Collected data:

==*==

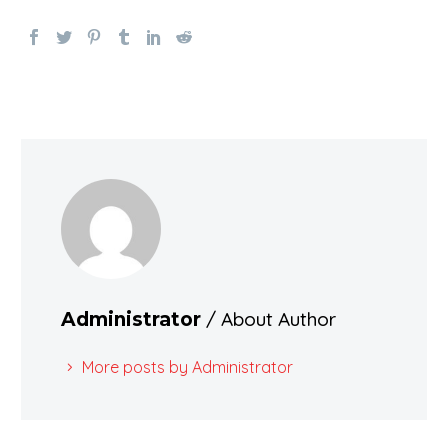
/ About Author
Administrator
More posts by Administrator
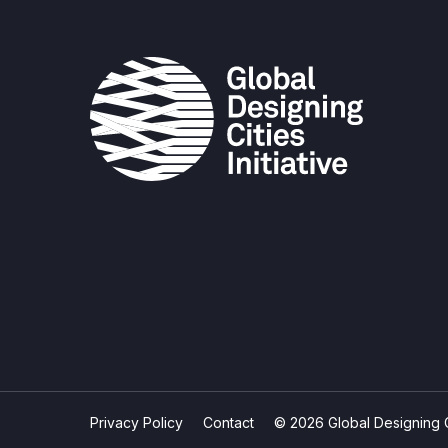
Privacy Policy
Contact
© 2026 Global Designing Cit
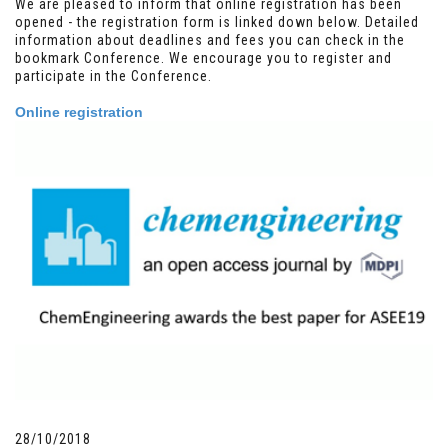
We are pleased to inform that online registration has been
opened - the registration form is linked down below. Detailed
information about deadlines and fees you can check in the
bookmark Conference. We encourage you to register and
participate in the Conference.
Online registration
28/10/2018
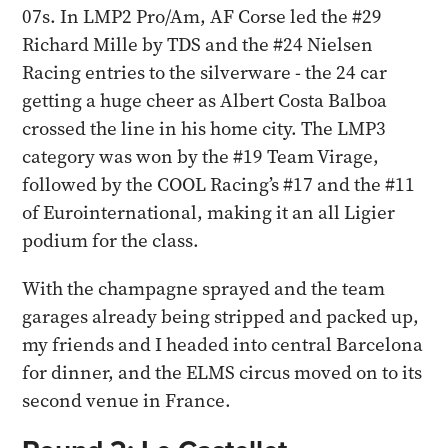
07s. In LMP2 Pro/Am, AF Corse led the #29
Richard Mille by TDS and the #24 Nielsen
Racing entries to the silverware - the 24 car
getting a huge cheer as Albert Costa Balboa
crossed the line in his home city. The LMP3
category was won by the #19 Team Virage,
followed by the COOL Racing’s #17 and the #11
of Eurointernational, making it an all Ligier
podium for the class.
With the champagne sprayed and the team
garages already being stripped and packed up,
my friends and I headed into central Barcelona
for dinner, and the ELMS circus moved on to its
second venue in France.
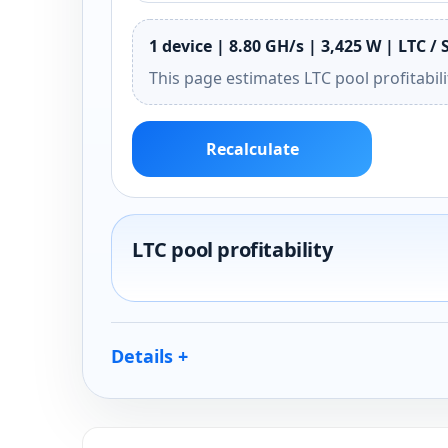
1 device | 8.80 GH/s | 3,425 W | LTC / 
This page estimates LTC pool profitabil
Recalculate
LTC pool profitability
Details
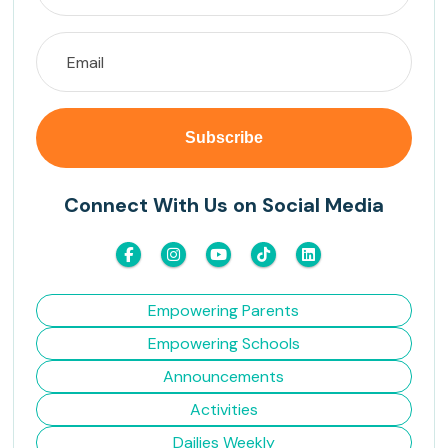
Connect With Us on Social Media
Empowering Parents
Empowering Schools
Announcements
Activities
Dailies Weekly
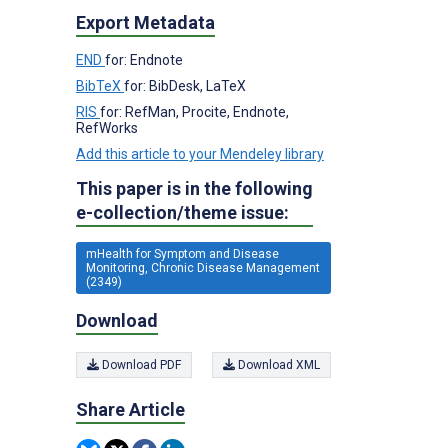
Export Metadata
END
for: Endnote
BibTeX
for: BibDesk, LaTeX
RIS
for: RefMan, Procite, Endnote,
RefWorks
Add this article to your Mendeley library
This paper is in the following
e-collection/theme issue:
mHealth for Symptom and Disease
Monitoring, Chronic Disease Management
(2349)
Download
Download PDF
Download XML
Share Article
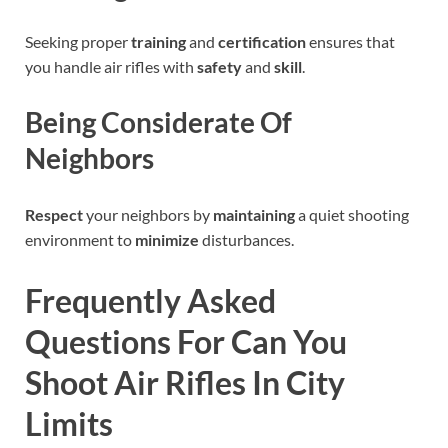
Seeking proper
training
and
certification
ensures that
you handle air rifles with
safety
and
skill
.
Being Considerate Of
Neighbors
Respect
your neighbors by
maintaining
a quiet shooting
environment to
minimize
disturbances.
Frequently Asked
Questions For Can You
Shoot Air Rifles In City
Limits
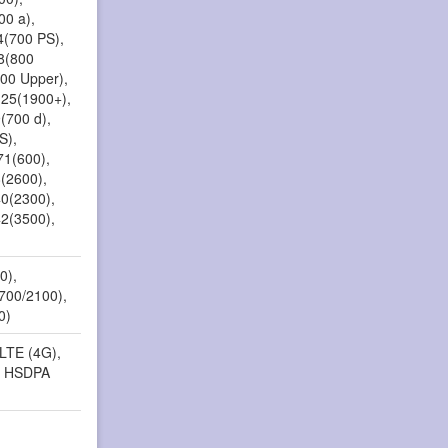
00 a),
4(700 PS),
18(800
800 Upper),
 25(1900+),
(700 d),
S),
71(600),
8(2600),
40(2300),
42(3500),
)
0),
1700/2100),
0)
 LTE (4G),
, HSDPA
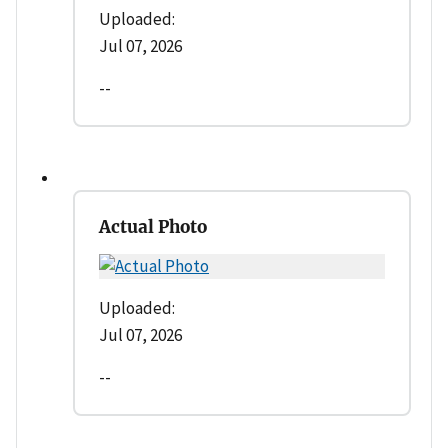
Uploaded:
Jul 07, 2026
--
Actual Photo
Uploaded:
Jul 07, 2026
--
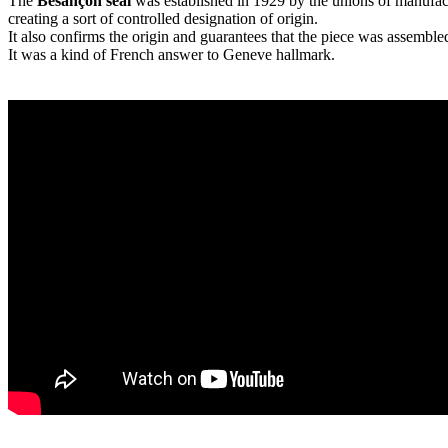
The
Besançon seal
was established in 1929 by the unions of manufactu
creating a sort of controlled designation of origin.
It also confirms the origin and guarantees that the piece was assembl
It was a kind of French answer to Geneve hallmark.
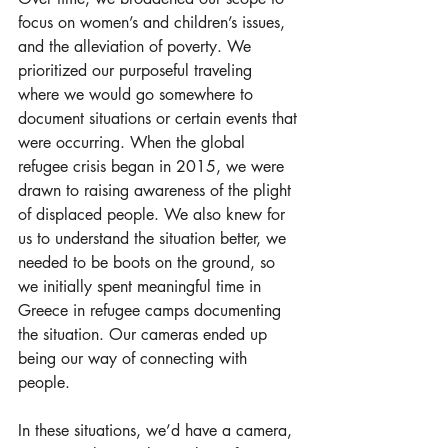
focus on women’s and children’s issues, 
and the alleviation of poverty. We 
prioritized our purposeful traveling 
where we would go somewhere to 
document situations or certain events that 
were occurring. When the global 
refugee crisis began in 2015, we were 
drawn to raising awareness of the plight 
of displaced people. We also knew for 
us to understand the situation better, we 
needed to be boots on the ground, so 
we initially spent meaningful time in 
Greece in refugee camps documenting 
the situation. Our cameras ended up 
being our way of connecting with 
people.  
In these situations, we’d have a camera,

==*==

• [EXERCISE GOAL] Every entry should be repeated verbatim, with the pictures left out.

• [REPLY]
/ About Author
Administrator
More posts by Administrator
Privacy Policy
Contact
© 2026 Global Designing Cit
We are pleased to inform that online registration has been
opened - the registration form is linked down below. Detailed
information about deadlines and fees you can check in the
bookmark Conference. We encourage you to register and
participate in the Conference.
Online registration
28/10/2018
07s. In LMP2 Pro/Am, AF Corse led the #29
Richard Mille by TDS and the #24 Nielsen
Racing entries to the silverware - the 24 car
getting a huge cheer as Albert Costa Balboa
crossed the line in his home city. The LMP3
category was won by the #19 Team Virage,
followed by the COOL Racing’s #17 and the #11
of Eurointernational, making it an all Ligier
podium for the class.
With the champagne sprayed and the team
garages already being stripped and packed up,
my friends and I headed into central Barcelona
for dinner, and the ELMS circus moved on to its
second venue in France.
1 device | 8.80 GH/s | 3,425 W | LTC / 
This page estimates LTC pool profitabil
Recalculate
LTC pool profitability
Details
Connect With Us on Social Media
Empowering Parents
Empowering Schools
Announcements
Activities
Dailies Weekly
Export Metadata
END
for: Endnote
BibTeX
for: BibDesk, LaTeX
RIS
for: RefMan, Procite, Endnote,
RefWorks
Add this article to your Mendeley library
This paper is in the following
e-collection/theme issue:
mHealth for Symptom and Disease
Monitoring, Chronic Disease Management
(2349)
Download
Download PDF
Download XML
Share Article
Seeking proper
training
and
certification
ensures that
you handle air rifles with
safety
and
skill
.
Being Considerate Of
Neighbors
Respect
your neighbors by
maintaining
a quiet shooting
environment to
minimize
disturbances.
Frequently Asked
Questions For Can You
Shoot Air Rifles In City
Limits
00 a),
4(700 PS),
18(800
800 Upper),
 25(1900+),
(700 d),
S),
71(600),
8(2600),
40(2300),
42(3500),
)
0),
1700/2100),
0)
 LTE (4G),
, HSDPA
Uploaded:
Jul 07, 2026
--
Actual Photo
Uploaded:
Jul 07, 2026
--
The
Besançon seal
was established in 1929 by the unions of manufactu
creating a sort of controlled designation of origin.
It also confirms the origin and guarantees that the piece was assembl
It was a kind of French answer to Geneve hallmark.
focus on women’s and children’s issues, 
and the alleviation of poverty. We 
prioritized our purposeful traveling 
where we would go somewhere to 
document situations or certain events that 
were occurring. When the global 
refugee crisis began in 2015, we were 
drawn to raising awareness of the plight 
of displaced people. We also knew for 
us to understand the situation better, we 
needed to be boots on the ground, so 
we initially spent meaningful time in 
Greece in refugee camps documenting 
the situation. Our cameras ended up 
being our way of connecting with 
people.  
In these situations, we’d have a camera,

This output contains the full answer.